Download, from E-Learning, a ZIP archive containing a few Python scripts (Deep Learning Fails). All these contain simple MLP training scripts for MNIST. All of them should also fail at training. For each example, find out through visualization why this is. Also, try to propose fixes for these issues. You may want to write summaries every training step. Normally this would be too much (and slow down your program), however it can be useful for debugging.

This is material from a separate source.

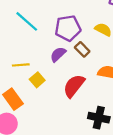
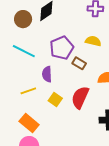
purple semicircle: (58, 54) -> (47, 74), moved, turned -35
yellow square: (37, 80) -> (55, 100), moved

These scripts/models are relatively simple – you should be able to run them on your local machine as long as it’s not too ancient. Of course, you will need to have the necessary libraries installed.
- Otherwise, copy-pasting the scripts into a notebook cell and running it should also work fine.
Please don’t mess with the parameters of the network or learning algorithm before experiencing the original. You can of course use any oddities you notice as clues as to what might be going wrong.
Sometimes it can be useful to have a look at the inputs your model actually receives. tf.summary.image helps here. Note that you need to reshape the inputs from vectors to 28x28-sized images and add an extra axis for the color channel (despite there being only one channel). Check out tf.reshape and tf.expand_dims.
Otherwise, it should be helpful to visualize histograms/distributions of layer activations and see if anything jumps out. Note that histogram summaries will crash your program in case of nan values appearing. In this case, see if you can do without the histograms and use other means to find out what is going wrong.
You should also look at the gradients of the network weights; if these are “unusual” (i.e. extremely small or large), something is probably wrong. An overall impression of a gradient’s size can be gained via tf.norm(g); feel free to add scalar summaries of these values to TensorBoard. You can pass a name to the variables when defining them and use this to give descriptive names to your summaries.
Some things to watch out for in the code: Are the activation functions sensible? What about the weight initializations? Do the inputs/data look “normal”?
Note: The final two scripts (4 and 5) may actually work somewhat, but performance should still be significantly below what could be achieved by a “correct” implementation.

What to Hand In

For each “failed” script above, provide a description of the problem as well as ideas for how to fix it (there may be multiple ways). You can just write some text here (markdown cells!), but feel free to reinforce your ideas with some code snippets.

Bonus

Like last week, play around with the parameters of your networks. Use Tensorboard to get more information about how some of your choices affect behavior. For example, you could compare the long-term behavior of saturating functions such as tanh with relu, how the gradients vary for different architectures etc.

If you want to get deeper into the data processing side of things, check the Performance Guide.